--- Entries shown Enclosed Below ---

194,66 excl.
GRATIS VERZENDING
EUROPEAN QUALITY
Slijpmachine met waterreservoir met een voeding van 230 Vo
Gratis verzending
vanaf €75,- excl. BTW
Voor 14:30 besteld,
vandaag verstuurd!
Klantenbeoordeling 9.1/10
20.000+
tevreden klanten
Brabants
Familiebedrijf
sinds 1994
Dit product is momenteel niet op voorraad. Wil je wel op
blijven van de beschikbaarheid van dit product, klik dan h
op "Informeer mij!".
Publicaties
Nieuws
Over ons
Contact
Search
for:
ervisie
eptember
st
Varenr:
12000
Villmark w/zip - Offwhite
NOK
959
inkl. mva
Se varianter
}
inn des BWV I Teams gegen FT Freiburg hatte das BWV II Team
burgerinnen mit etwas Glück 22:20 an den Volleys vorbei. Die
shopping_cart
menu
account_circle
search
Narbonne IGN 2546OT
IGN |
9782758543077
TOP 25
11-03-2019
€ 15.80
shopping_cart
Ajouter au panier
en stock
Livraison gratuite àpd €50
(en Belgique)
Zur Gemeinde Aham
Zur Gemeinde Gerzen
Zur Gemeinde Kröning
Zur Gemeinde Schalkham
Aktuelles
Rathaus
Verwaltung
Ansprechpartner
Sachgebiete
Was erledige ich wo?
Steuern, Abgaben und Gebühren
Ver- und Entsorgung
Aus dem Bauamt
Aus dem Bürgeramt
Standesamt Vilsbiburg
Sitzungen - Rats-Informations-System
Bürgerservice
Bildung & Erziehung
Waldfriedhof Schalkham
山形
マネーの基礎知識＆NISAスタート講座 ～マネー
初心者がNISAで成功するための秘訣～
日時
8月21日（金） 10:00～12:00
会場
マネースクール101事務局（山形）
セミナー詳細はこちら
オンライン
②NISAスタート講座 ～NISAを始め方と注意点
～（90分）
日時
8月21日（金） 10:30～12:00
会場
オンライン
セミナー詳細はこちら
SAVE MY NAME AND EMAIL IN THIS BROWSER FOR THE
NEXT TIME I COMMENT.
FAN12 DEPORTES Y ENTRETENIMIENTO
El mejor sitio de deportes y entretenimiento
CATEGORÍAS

--- End of Enclosed Entries shown ---

• _Work to complete_
The whole listing above is to be restated word for word.

• _Task output_
194,66 excl.
GRATIS VERZENDING
EUROPEAN QUALITY
Slijpmachine met waterreservoir met een voeding van 230 Vo
Gratis verzending
vanaf €75,- excl. BTW
Voor 14:30 besteld,
vandaag verstuurd!
Klantenbeoordeling 9.1/10
20.000+
tevreden klanten
Brabants
Familiebedrijf
sinds 1994
Dit product is momenteel niet op voorraad. Wil je wel op
blijven van de beschikbaarheid van dit product, klik dan h
op "Informeer mij!".
Publicaties
Nieuws
Over ons
Contact
Search
for:
ervisie
eptember
st
Varenr:
12000
Villmark w/zip - Offwhite
NOK
959
inkl. mva
Se varianter
}
inn des BWV I Teams gegen FT Freiburg hatte das BWV II Team
burgerinnen mit etwas Glück 22:20 an den Volleys vorbei. Die
shopping_cart
menu
account_circle
search
Narbonne IGN 2546OT
IGN |
9782758543077
TOP 25
11-03-2019
€ 15.80
shopping_cart
Ajouter au panier
en stock
Livraison gratuite àpd €50
(en Belgique)
Zur Gemeinde Aham
Zur Gemeinde Gerzen
Zur Gemeinde Kröning
Zur Gemeinde Schalkham
Aktuelles
Rathaus
Verwaltung
Ansprechpartner
Sachgebiete
Was erledige ich wo?
Steuern, Abgaben und Gebühren
Ver- und Entsorgung
Aus dem Bauamt
Aus dem Bürgeramt
Standesamt Vilsbiburg
Sitzungen - Rats-Informations-System
Bürgerservice
Bildung & Erziehung
Waldfriedhof Schalkham
山形
マネーの基礎知識＆NISAスタート講座 ～マネー
初心者がNISAで成功するための秘訣～
日時
8月21日（金） 10:00～12:00
会場
マネースクール101事務局（山形）
セミナー詳細はこちら
オンライン
②NISAスタート講座 ～NISAを始め方と注意点
～（90分）
日時
8月21日（金） 10:30～12:00
会場
オンライン
セミナー詳細はこちら
SAVE MY NAME AND EMAIL IN THIS BROWSER FOR THE
NEXT TIME I COMMENT.
FAN12 DEPORTES Y ENTRETENIMIENTO
El mejor sitio de deportes y entretenimiento
CATEGORÍAS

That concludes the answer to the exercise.